Miguel Braceli

2022 Aim Fellow

Biography

Miguel Braceli holds an MSc degree in Architecture from the Central University of Venezuela and an MFA from the Maryland Institute College of Arts. Most of his works have been large-scale projects developed in Latin America, Europe, and the United States. He has led art education projects with institutions such as the Museum of Modern Art (MoMA, New York), Washington Projects for the Arts (Washington, DC), and Matadero Madrid. His most recent recognitions include Fulbright Scholar (2018-2020), Sondheim Prize Finalist (USA, 2020), Future Architecture Fellow (EU, 2019), Young Artist Award of the Principality of Asturias (Spain, 2018). He is founder of LA ESCUELA___ together with the international foundation Siemens Stiftung.

Artist Statement

I work with participatory projects based on collective learning and making. They are site-specific works that bring together communities, schools, and organizations in the development of Proyectos Formativos (Formative Projects): community-based projects whose main medium is education. Addressing social-political issues, these projects happen in public space to create collective responses from, with and for specific communities.

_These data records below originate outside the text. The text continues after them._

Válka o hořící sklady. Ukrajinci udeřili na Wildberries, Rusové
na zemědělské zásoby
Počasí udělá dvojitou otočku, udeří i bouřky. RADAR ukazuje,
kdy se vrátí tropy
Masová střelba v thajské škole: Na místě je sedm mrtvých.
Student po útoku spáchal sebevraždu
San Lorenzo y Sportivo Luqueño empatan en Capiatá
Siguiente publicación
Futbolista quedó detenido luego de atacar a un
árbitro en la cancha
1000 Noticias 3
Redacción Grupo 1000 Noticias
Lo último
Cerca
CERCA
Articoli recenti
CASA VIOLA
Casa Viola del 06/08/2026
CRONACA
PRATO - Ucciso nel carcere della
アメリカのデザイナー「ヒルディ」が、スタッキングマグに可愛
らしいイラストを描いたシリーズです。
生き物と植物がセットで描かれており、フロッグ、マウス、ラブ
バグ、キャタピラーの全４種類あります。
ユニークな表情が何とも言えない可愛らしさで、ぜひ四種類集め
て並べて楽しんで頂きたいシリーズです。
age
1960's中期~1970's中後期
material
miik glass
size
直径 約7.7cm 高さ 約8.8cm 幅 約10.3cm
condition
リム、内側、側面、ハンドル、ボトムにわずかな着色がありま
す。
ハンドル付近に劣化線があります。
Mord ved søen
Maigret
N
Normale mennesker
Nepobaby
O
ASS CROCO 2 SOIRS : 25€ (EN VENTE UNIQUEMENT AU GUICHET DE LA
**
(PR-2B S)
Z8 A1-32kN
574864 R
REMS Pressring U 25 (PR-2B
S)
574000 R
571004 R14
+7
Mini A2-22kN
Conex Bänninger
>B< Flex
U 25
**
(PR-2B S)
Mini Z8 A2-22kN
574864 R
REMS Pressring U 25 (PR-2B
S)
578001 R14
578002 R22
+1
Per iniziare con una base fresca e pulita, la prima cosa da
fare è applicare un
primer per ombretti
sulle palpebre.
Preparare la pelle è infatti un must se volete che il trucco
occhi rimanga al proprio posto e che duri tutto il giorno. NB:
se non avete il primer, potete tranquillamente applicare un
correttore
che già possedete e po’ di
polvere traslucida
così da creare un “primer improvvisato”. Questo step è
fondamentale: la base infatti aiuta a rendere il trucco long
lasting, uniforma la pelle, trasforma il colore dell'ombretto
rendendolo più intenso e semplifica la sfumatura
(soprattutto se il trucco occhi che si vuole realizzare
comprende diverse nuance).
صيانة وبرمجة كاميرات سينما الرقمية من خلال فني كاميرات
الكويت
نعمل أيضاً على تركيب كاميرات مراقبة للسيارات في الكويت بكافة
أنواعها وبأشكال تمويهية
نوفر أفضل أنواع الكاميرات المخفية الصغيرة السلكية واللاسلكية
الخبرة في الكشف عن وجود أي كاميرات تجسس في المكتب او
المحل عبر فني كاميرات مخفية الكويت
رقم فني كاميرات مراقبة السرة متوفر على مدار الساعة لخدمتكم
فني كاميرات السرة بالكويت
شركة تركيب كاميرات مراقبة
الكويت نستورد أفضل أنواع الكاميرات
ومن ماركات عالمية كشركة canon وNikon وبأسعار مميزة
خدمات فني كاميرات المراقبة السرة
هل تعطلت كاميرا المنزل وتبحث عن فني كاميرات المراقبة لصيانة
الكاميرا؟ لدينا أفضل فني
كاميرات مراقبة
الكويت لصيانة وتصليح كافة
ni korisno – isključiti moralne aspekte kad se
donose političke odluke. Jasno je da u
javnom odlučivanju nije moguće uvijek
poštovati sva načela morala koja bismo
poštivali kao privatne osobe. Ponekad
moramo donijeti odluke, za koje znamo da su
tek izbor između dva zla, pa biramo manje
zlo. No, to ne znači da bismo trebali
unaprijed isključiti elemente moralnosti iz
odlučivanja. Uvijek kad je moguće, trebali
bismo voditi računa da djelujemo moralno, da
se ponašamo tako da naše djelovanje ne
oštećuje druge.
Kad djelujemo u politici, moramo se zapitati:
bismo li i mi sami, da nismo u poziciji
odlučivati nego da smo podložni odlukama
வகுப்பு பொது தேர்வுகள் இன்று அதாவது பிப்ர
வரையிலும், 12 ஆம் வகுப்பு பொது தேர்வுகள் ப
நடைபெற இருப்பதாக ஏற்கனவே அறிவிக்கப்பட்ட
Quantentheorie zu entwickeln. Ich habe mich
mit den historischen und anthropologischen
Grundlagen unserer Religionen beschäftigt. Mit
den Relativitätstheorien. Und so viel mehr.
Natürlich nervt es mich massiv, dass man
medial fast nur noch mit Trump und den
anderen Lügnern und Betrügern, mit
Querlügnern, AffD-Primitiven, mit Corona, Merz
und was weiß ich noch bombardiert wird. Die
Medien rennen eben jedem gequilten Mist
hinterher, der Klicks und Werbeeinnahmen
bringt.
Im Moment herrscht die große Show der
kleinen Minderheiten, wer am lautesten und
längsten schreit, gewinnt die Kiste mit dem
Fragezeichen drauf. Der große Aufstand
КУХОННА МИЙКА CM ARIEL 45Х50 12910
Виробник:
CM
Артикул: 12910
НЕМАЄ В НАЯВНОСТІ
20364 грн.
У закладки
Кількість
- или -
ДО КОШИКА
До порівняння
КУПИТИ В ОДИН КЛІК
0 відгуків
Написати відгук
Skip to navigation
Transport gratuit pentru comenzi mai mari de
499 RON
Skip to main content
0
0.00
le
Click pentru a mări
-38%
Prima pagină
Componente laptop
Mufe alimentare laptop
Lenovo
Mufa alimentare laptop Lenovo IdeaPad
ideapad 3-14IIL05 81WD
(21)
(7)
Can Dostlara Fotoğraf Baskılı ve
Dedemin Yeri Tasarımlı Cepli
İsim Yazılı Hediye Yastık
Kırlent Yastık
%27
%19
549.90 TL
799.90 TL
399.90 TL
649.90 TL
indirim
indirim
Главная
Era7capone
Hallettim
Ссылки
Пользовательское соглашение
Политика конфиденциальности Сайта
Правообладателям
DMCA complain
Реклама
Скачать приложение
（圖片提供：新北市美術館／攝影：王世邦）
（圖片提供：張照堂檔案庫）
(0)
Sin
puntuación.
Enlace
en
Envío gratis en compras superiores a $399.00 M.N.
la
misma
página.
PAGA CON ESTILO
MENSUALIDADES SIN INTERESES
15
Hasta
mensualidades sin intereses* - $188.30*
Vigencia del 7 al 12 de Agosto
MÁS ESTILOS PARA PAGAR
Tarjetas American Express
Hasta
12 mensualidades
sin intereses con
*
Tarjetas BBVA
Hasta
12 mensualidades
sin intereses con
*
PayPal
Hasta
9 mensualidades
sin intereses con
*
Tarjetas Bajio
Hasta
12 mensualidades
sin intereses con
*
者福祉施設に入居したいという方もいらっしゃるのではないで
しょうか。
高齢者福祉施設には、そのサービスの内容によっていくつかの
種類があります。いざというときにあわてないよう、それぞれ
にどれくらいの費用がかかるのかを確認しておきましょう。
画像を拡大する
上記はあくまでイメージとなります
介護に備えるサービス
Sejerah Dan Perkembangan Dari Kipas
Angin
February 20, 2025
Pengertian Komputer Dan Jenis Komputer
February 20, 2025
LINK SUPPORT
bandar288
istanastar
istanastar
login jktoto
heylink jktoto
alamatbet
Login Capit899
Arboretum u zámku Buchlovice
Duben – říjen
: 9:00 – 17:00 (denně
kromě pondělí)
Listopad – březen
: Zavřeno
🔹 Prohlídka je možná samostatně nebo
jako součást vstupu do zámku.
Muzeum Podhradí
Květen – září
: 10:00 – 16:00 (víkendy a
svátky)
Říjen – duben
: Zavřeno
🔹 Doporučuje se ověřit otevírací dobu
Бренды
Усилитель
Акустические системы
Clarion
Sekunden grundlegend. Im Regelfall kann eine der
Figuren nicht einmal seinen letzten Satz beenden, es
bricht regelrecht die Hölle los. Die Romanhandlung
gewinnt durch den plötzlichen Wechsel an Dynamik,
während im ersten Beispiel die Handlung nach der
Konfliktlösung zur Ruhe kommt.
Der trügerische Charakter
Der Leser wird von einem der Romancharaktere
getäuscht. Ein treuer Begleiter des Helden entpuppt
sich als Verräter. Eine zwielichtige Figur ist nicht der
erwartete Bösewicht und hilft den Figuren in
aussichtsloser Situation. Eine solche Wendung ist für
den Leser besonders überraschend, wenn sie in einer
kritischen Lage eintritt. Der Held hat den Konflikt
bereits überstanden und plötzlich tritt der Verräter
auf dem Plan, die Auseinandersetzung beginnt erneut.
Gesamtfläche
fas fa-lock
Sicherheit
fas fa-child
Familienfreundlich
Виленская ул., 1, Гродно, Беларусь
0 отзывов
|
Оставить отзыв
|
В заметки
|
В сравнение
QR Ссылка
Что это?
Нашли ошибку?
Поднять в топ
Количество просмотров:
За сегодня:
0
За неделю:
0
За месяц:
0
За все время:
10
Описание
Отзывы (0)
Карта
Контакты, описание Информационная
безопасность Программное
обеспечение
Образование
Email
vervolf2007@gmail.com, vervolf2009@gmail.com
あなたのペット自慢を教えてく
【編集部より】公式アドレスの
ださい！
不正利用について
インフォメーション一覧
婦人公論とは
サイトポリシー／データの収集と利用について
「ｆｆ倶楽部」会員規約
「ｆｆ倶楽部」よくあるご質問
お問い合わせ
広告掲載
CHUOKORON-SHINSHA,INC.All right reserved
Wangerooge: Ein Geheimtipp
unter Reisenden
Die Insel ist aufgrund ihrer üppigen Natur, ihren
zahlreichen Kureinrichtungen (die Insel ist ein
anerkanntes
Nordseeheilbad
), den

Trained as an architect in Venezuela, my art practice emerged as a resilient response to our multiple crises. Later I understood how this practice is rooted in a long genealogy of Latin American artists and educators—who seek to bring education closer to real contexts, so as to learn and act on them. Through an interdisciplinary approach, my practice sits at the intersection between art and architecture; performance, media and installation; activism and education.
Within a larger artistic research, I am interested in the relationship between the body and the territory, between the individual being and the collective body, between order and contingency of open-ended projects in the expanded field. From vast geographies to more intimate connections on a human scale, many of my works explore notions of borders, migration, identity, human rights and geopolitical conflicts. They aim for equity as matter to build and strive to reconfigure that substance into meaningful social connections.